McClellan was reputed to have one hundred thousand men. Geneva knew, as did everyone, that if the Confederates under General Joseph Johnston had thirty thousand men, it was a miracle. The South waited anxiously behind an eight-mile front sparsely populated with redoubts, rifle pits, and whatever else the engineers could throw up. The situation appeared hopeless, although reinforcements trickled in daily. A drop in the bucket was better than no drop at all.

The lowlands, laced with rivers, streams, and swamps,
provided interesting territory in which to fight. McClellan, his headquarters less than one mile from the house in which Cornwallis had agreed to surrender to Continental forces, boasted that he’d drag Johnston and Davis to that very same house and reenact the surrender. Meanwhile, he talked instead of moved.

Geneva knew that outnumbered though they were, if they could get enough men to dig in and make life unpleasant for McClellan, Gorgeous George, as he was contemptuously called, might lose the opportunity for his desired historical reenact-ment.
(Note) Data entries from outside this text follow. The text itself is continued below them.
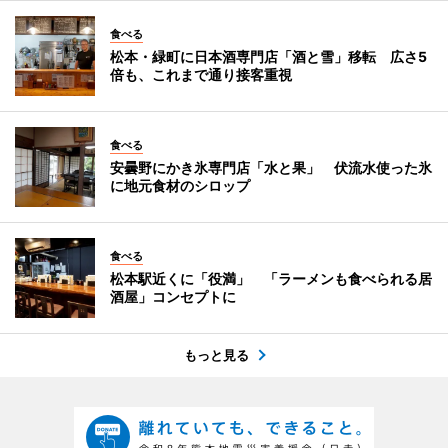
食べる
松本・緑町に日本酒専門店「酒と雪」移転 広さ5
倍も、これまで通り接客重視
食べる
安曇野にかき氷専門店「水と果」 伏流水使った氷
に地元食材のシロップ
食べる
松本駅近くに「役満」 「ラーメンも食べられる居
酒屋」コンセプトに
もっと見る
She figured that the cavalry would be used like a terrier to nip at the Federals’ heels.

The rear guard passed with the usual compliments concerning the vidette. “That’s right, sit on your butt, cavalry boy, while I get fallin’ arches!”

“Think we’ve seen the last of them?” Nash asked.
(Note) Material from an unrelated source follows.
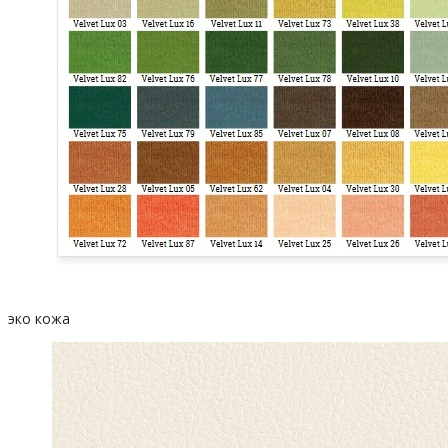
эко кожа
“Why don’t we wait a bit, as we’re downwind from the swamps.” Banjo knocked the dust off his cap. “If the Yankees don’t kill you, the smell will.”

“Do you hear something?” Nash was alert.

“More cavalry,” Banjo replied.

“I thought the rest of the cavalry was forward.”
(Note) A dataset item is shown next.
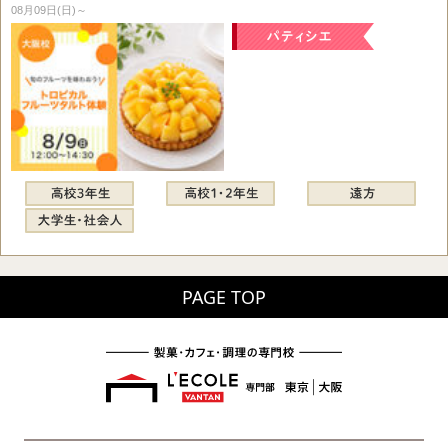
08月09日(日)～
PAGE TOP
“Maybe we’re getting units outside of Stuart’s brigade,” suggested Geneva. “Why don’t we catch them up?”

“Shouldn’t we notify the rear guard?” Nash was a stickler for rules.

“Take us fifteen minutes to reach them unless we go flat out,” said Banjo. “Let’s be hospitable. After all, these wretches might be from some outlandish unit like the Sixth Virginia Cavalry.” Banjo trotted toward the direction of the sound.

“You’re right. Let’s greet them and show them how to behave.” Geneva enjoyed the sun on her face.

Nash, less than enthused, trotted after them.

The sounds of soldiers drew closer. The three turned off of Yorktown Road onto a dirt road. About twenty Federals on a scouting mission bore down on them. They were surprised, too.

Just as Banjo pulled both his Colts, his horse shot toward the Yankees.

“There they are, boys!” Geneva shouted. She looked over her shoulder as though more Confederate troops were behind her.

Nash spurred his horse to join their wild attack. The Federals turned with difficulty on the narrow road, fired a few desultory shots, and beat a hasty retreat. Geneva, Nash, and Banjo chased them for a few hundred yards, then turned and bolted down the dirt road and onto Yorktown Road. They galloped back to the rear guard.

The major in charge of the rear guard posted fifteen additional mounted men in case the Yankees should return.

Riding with the rear, catching his breath, Nash sputtered, “Damned bravest thing I ever saw, Banjo!”

“Brave, hell. My horse ran away with me.”

That night as she made camp, Geneva watched each man perform his pre-battle ritual. Benserade polished and sharpened his sword repeatedly. Sam Wells became unusually hearty. Nash withdrew. Banjo whistled “The Bonnie Blue Flag.” Whether he knew it or not, the only time he whistled that tune was before a fight was coming. Mars studied maps and questioned anyone his men brought in who lived in the area. He wanted to know about every cow path. Geneva read and reread the Lesson of the Day. It was the 34th day of Lent, and Judges 2: 11–11 filled her eye but not her mind. She did note that Joshua lived to be one hundred and ten. She didn’t know if she’d live to be twenty. Her nineteenth birthday, December 21, had been lost in Sumner’s death. Twenty was a number not a reality.